_WHAT TO DO_
Down to the last line, repeat the entries exactly and drop any image.

_DATASET CONTENT_
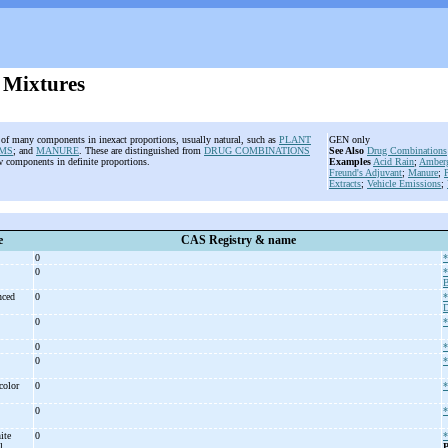
 Mixtures
 of many components in inexact proportions, usually natural, such as
PLANT
GEN only
MS
; and
MANURE
. These are distinguished from
DRUG COMBINATIONS
See Also
Drug Combinations
w components in definite proportions.
Examples
Acid Rain
;
Amberg
Freund's Adjuvant
;
Manure
;
P
Extracts
;
Vehicle Emissions
;
e
CAS Registry & name
0
*
0
*
B
anced
0
*
D
0
*
0
*
0
*
color
0
*
0
*
ite
0
*
el
P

_RESULT OF THE TASK_
 Mixtures
 of many components in inexact proportions, usually natural, such as
PLANT
GEN only
MS
; and
MANURE
. These are distinguished from
DRUG COMBINATIONS
See Also
Drug Combinations
w components in definite proportions.
Examples
Acid Rain
;
Amberg
Freund's Adjuvant
;
Manure
;
P
Extracts
;
Vehicle Emissions
;
e
CAS Registry & name
0
*
0
*
B
anced
0
*
D
0
*
0
*
0
*
color
0
*
0
*
ite
0
*
el
P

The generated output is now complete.